You can use PPG dx330 it is for removing grease, wax and silicone prior to painting automotive finishes.


----------



## BrianWolfe (Aug 20, 2014)

Soap and water. Simple green.


----------



## JLNorthGA (Aug 21, 2014)

Zep has a "Heavy Duty Citrus Degreaser" - I have given that a shot. I applied it full strength and then mopped. I then washed the entire stage floor. I repeated this.

The majority of the silicone spray is gone. I only see a little residual. I will keep washing the floor until it is gone.

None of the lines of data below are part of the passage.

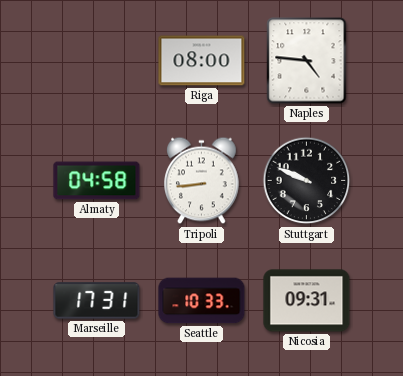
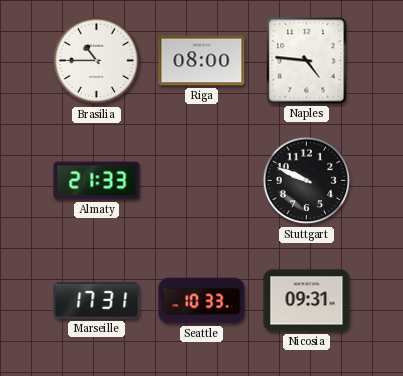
Brasilia: none -> 10:45
Almaty: 04:58 -> 21:33
Tripoli: 8:44 -> none
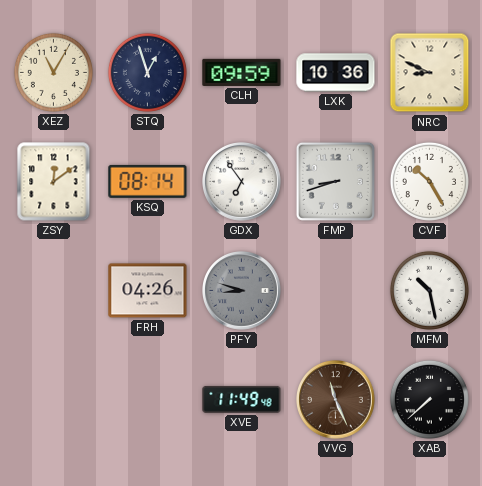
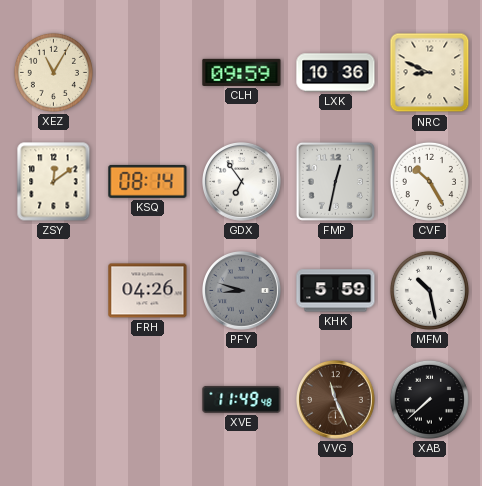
STQ: 12:57 -> none
FMP: 8:42 -> 12:32
KHK: none -> 5:59
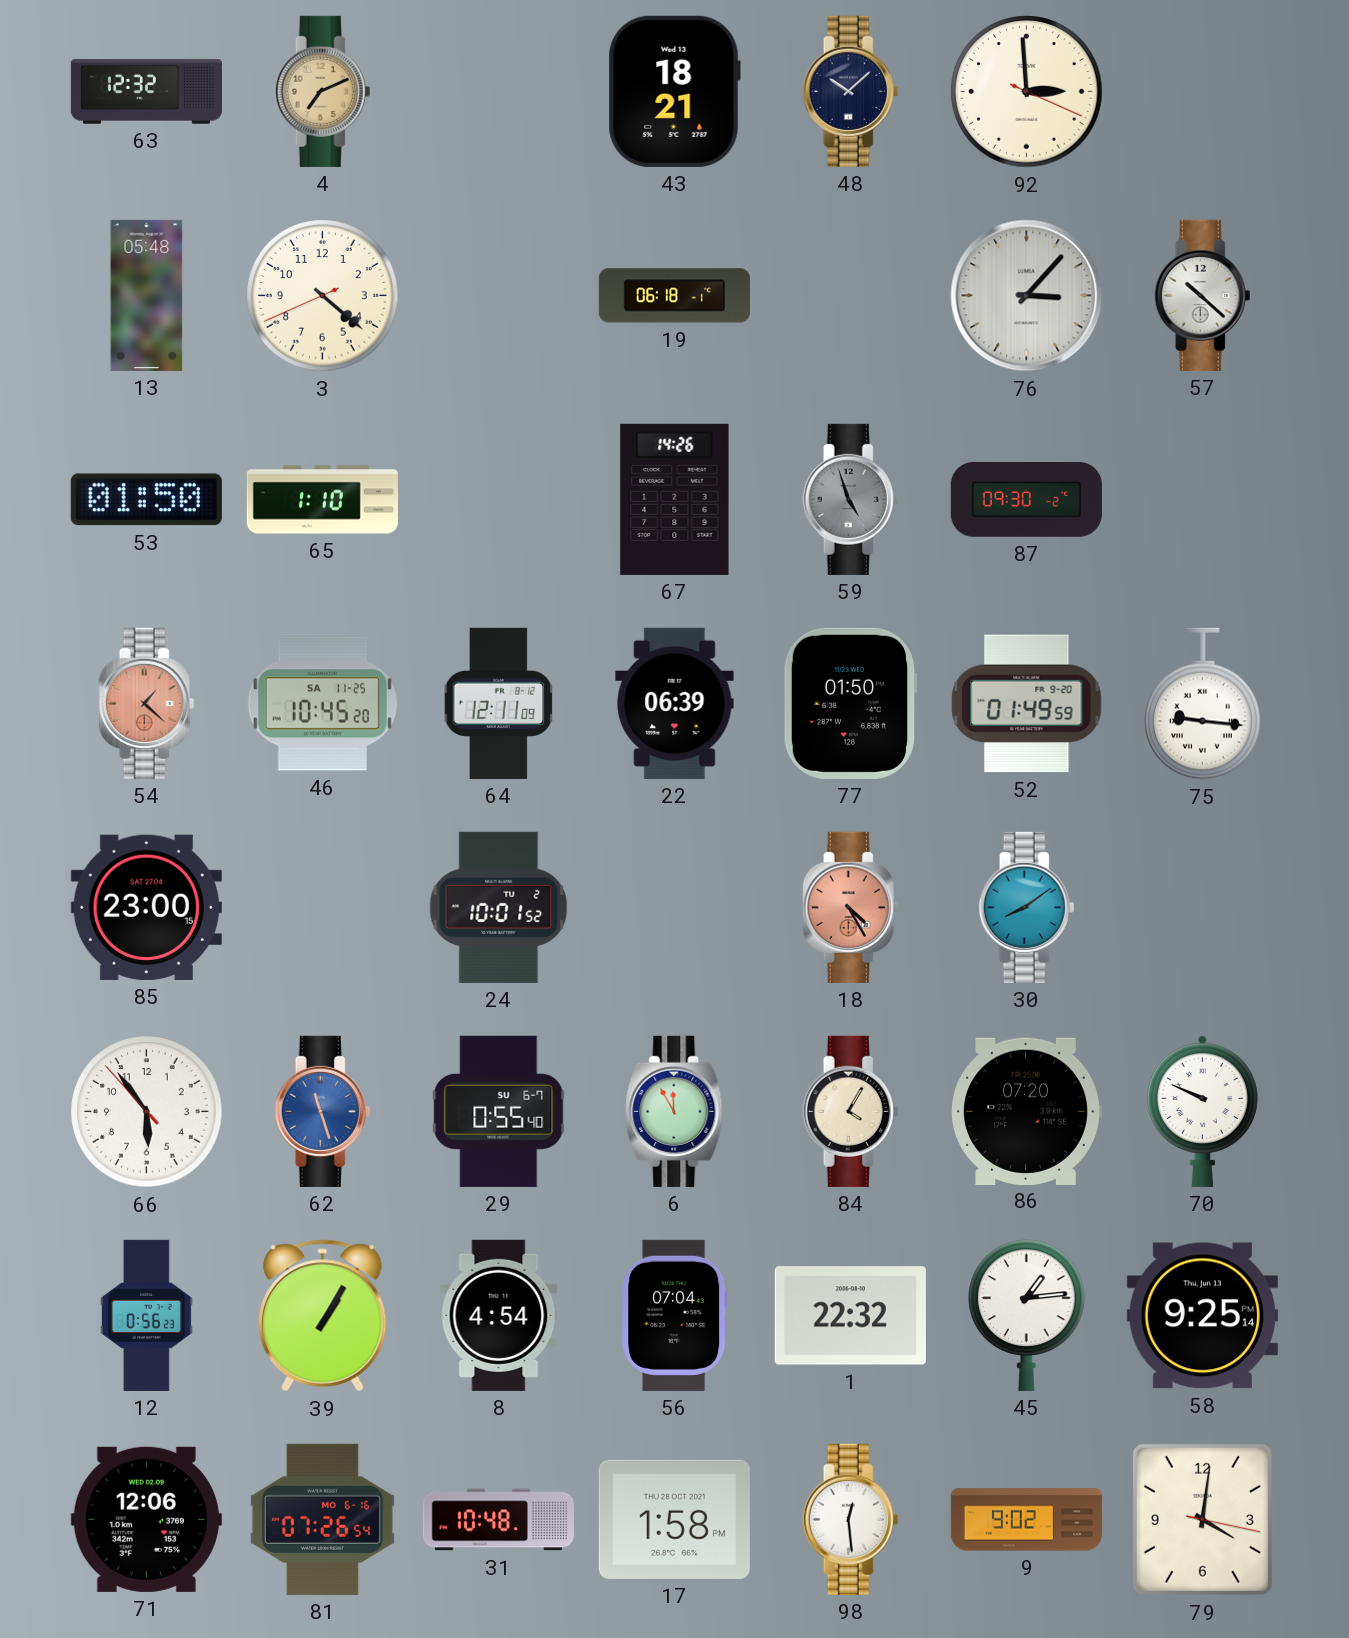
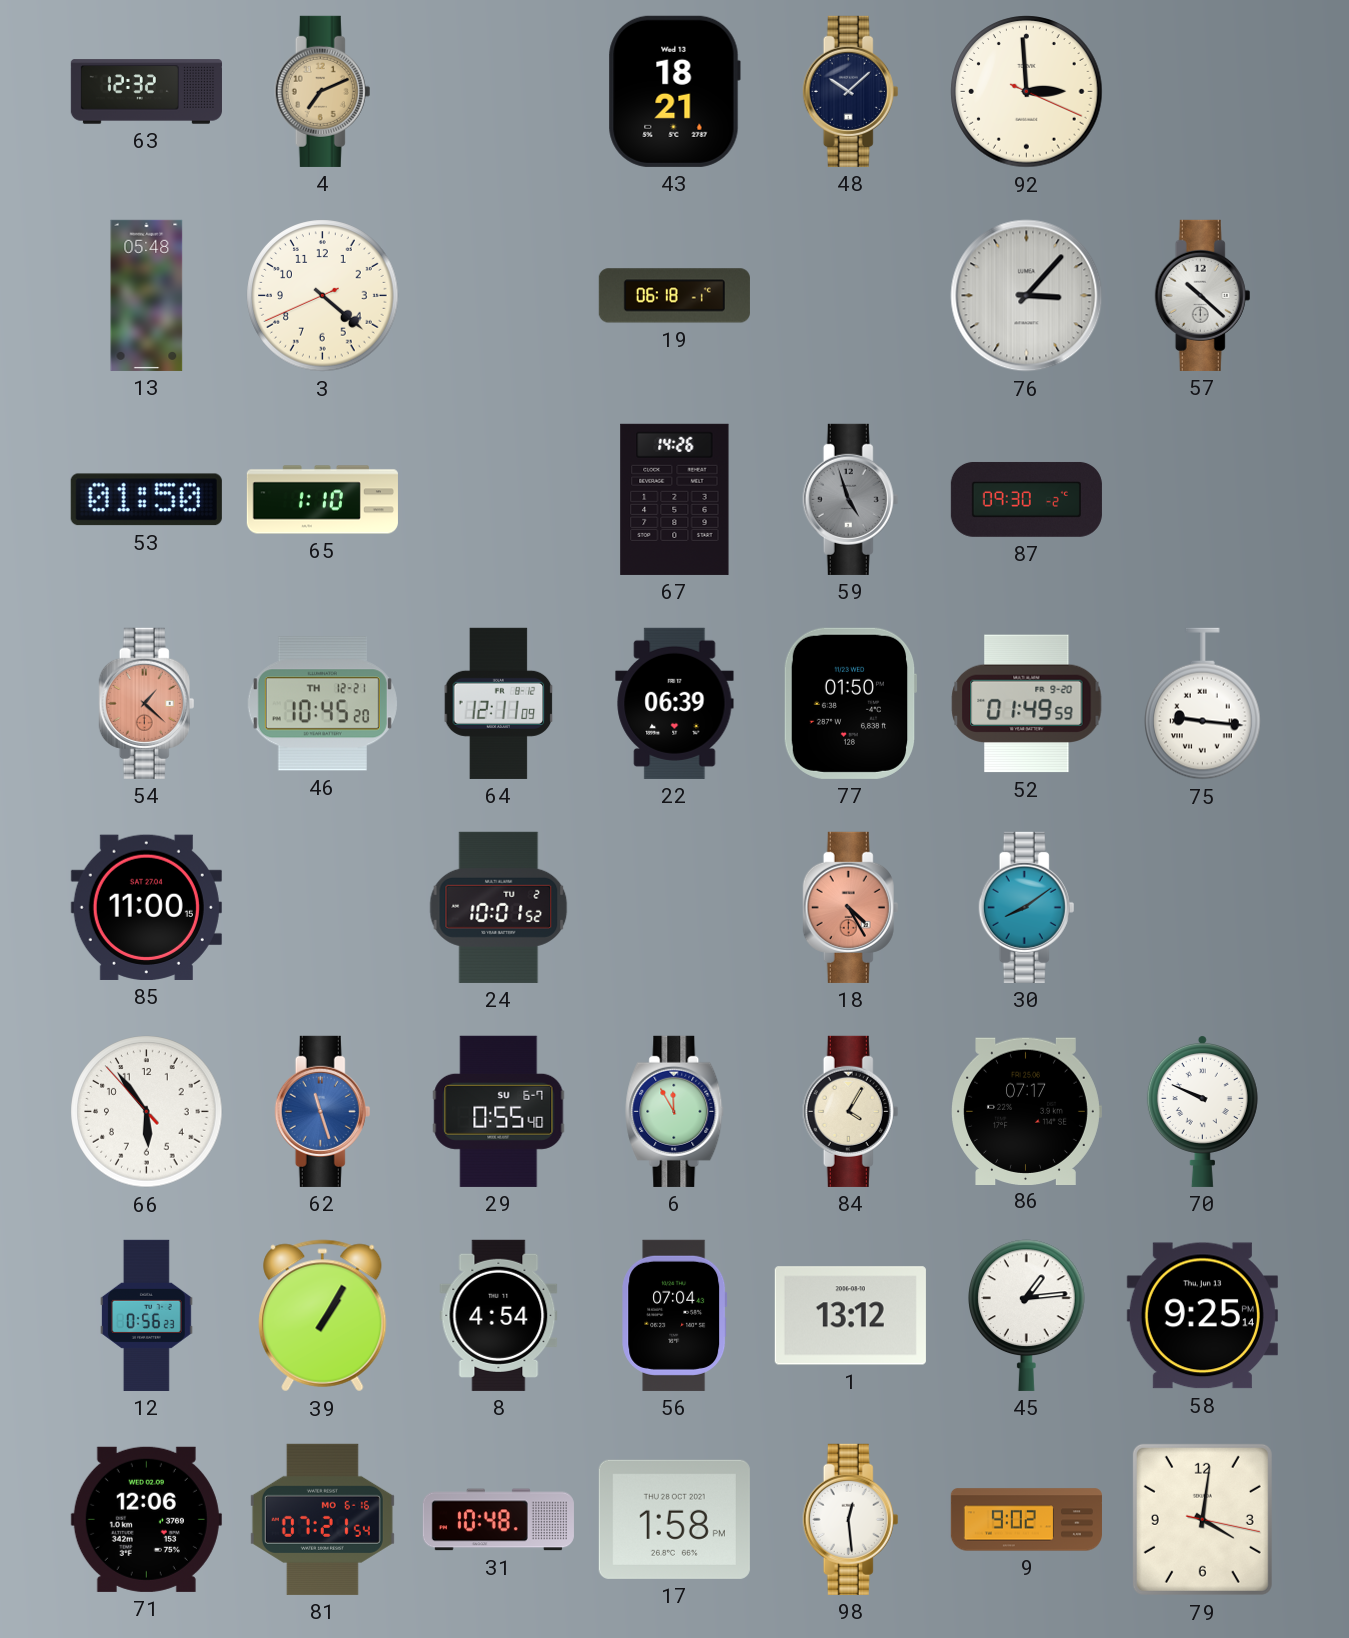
46 date: SA 11-25 -> TH 12-21
85: 23:00 -> 11:00
86: 07:20 -> 07:17
1: 22:32 -> 13:12
81: 07:26 -> 07:21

We are a community theatre. The guy basically did it for the laughs in Noises Off Act III. Regretfully someone else took a spill. I am really tempted to send him a bill for the degreaser.


----------



## JohnD (Aug 21, 2014)

I did a google search for "remove silicone spray" and found a couple of things.
http://www.ehow.com/how_6517224_remove-silicone-spray.html
http://www.finishing.com/399/79.shtml
The ehow article is rather scary to me, "ventilated space" doesn't even begin to cover the dangers involved. 
The finishing.com article addresses the problems involved, especially the plane that needs to have the paint stripped before it can even go in to be repainted.
One thing that might help, most degreasers seem to be alkaline based, so following a mopping with them you could do an acidic mopping, rinse and repeat. The best acid mopping solution would be white vinegar. In fact, some restaurants use chemical cleaning of their griddles. The process starts with a heavy duty degreaser and a coarse fiber pad (scotchbrite), the residue is wiped off with paper towels, and is followed by a wash down with white vinegar to make the surface food safe. Some consider this process easier and cheaper than the old school grill (griddle) brick.


----------